::: DATA UNDER STUDY :::

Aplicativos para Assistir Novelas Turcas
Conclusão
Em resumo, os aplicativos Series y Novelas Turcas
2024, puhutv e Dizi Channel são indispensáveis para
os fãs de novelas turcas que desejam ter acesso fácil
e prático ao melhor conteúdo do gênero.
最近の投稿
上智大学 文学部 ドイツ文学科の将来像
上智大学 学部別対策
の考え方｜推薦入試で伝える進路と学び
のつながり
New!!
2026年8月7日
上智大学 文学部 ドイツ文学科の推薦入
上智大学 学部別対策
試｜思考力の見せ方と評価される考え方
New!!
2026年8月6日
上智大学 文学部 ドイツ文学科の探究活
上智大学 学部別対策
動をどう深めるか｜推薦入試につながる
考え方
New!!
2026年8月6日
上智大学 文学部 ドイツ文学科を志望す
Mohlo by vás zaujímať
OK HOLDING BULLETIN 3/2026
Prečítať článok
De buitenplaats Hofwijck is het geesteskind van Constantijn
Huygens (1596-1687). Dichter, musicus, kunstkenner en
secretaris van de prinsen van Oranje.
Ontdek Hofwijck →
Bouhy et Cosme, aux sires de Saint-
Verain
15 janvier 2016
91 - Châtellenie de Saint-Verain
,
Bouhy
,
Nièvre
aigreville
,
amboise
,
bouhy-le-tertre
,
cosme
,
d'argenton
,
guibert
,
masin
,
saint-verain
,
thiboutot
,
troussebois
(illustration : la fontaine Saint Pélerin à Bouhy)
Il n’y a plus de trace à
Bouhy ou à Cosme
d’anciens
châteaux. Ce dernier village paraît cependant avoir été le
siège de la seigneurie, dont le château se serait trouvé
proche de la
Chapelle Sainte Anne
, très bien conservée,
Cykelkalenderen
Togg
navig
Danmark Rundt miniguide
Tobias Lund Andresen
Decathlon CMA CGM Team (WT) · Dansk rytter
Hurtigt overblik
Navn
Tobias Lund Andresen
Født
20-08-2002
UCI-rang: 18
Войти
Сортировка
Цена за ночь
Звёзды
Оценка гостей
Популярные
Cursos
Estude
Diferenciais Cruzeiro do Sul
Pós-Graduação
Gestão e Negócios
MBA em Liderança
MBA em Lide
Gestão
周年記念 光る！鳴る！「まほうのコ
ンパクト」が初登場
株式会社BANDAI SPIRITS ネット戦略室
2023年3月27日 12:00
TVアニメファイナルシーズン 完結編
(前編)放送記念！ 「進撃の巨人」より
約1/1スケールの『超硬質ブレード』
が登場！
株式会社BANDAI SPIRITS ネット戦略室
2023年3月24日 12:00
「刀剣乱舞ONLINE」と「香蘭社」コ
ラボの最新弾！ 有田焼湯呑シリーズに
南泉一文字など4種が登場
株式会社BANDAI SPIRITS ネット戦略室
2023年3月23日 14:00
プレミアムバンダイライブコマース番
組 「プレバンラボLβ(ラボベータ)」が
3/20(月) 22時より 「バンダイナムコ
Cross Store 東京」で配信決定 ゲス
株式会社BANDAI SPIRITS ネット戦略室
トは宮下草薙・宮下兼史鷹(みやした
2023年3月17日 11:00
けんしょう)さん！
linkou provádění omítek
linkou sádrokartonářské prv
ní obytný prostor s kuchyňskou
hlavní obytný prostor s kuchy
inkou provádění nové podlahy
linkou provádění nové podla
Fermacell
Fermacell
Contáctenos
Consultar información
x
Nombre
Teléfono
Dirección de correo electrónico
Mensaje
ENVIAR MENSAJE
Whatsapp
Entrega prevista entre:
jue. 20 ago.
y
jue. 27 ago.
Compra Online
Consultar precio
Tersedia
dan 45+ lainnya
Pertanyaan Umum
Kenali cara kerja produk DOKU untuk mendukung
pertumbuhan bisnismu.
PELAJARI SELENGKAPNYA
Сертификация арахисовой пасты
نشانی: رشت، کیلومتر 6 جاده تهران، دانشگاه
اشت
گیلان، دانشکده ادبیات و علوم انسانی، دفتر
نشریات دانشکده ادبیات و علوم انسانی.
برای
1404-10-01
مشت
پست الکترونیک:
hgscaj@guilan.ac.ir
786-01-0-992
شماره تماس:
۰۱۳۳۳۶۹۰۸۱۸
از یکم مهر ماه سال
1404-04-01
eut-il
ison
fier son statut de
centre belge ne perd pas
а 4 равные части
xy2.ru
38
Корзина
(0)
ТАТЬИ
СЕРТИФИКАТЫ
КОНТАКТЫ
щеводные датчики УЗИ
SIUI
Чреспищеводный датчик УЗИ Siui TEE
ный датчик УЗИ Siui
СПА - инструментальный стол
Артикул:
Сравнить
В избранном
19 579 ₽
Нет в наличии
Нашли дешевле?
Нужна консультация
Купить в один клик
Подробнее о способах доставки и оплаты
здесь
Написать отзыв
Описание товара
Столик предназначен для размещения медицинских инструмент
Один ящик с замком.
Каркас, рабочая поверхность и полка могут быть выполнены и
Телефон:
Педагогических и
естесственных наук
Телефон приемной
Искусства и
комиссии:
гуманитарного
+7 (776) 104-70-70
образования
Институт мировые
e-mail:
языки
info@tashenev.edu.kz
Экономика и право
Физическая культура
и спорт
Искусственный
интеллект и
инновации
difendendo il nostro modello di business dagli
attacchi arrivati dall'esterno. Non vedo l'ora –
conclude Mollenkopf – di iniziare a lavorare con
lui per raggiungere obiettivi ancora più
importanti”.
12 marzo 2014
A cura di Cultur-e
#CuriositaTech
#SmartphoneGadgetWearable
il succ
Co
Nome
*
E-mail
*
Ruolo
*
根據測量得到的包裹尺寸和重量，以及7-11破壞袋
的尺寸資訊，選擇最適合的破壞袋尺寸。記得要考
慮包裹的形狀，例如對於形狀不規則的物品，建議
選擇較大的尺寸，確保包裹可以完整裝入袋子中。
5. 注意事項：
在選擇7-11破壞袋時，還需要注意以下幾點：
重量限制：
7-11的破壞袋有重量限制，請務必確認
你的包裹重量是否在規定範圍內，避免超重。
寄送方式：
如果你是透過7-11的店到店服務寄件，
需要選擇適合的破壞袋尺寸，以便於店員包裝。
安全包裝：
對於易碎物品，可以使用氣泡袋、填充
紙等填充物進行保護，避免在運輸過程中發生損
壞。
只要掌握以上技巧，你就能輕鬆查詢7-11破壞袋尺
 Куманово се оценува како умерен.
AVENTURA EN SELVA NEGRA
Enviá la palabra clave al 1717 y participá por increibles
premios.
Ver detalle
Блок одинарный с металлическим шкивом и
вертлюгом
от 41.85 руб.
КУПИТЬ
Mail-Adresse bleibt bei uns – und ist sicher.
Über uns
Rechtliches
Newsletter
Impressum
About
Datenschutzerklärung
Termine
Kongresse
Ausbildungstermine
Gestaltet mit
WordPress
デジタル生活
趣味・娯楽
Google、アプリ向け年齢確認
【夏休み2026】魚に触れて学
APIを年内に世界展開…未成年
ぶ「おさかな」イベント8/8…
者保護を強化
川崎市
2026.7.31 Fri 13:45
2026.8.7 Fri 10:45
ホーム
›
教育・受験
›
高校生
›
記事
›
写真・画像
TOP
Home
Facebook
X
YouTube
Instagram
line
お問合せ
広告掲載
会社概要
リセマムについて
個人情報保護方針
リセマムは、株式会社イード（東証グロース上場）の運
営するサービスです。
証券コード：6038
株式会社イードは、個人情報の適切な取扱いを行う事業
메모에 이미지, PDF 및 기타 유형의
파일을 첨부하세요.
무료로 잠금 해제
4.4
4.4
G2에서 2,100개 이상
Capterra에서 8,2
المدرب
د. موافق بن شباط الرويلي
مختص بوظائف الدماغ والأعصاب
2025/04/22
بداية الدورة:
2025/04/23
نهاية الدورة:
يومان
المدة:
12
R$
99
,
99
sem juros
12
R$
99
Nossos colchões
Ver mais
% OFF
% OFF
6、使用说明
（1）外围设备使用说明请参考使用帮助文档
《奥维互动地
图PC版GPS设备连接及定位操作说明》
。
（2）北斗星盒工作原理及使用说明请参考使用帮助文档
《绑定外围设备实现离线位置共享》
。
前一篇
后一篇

:::

### WORK TO BE COMPLETED:
Looking at the data above, write out exactly the lines that start at the one containing "Один ящик с замком." and end at the one containing "A cura di Cultur-e"; include both and nothing beyond.

### RESPONSE FOR THIS EXERCISE:
Один ящик с замком.
Каркас, рабочая поверхность и полка могут быть выполнены и
Телефон:
Педагогических и
естесственных наук
Телефон приемной
Искусства и
комиссии:
гуманитарного
+7 (776) 104-70-70
образования
Институт мировые
e-mail:
языки
info@tashenev.edu.kz
Экономика и право
Физическая культура
и спорт
Искусственный
интеллект и
инновации
difendendo il nostro modello di business dagli
attacchi arrivati dall'esterno. Non vedo l'ora –
conclude Mollenkopf – di iniziare a lavorare con
lui per raggiungere obiettivi ancora più
importanti”.
12 marzo 2014
A cura di Cultur-e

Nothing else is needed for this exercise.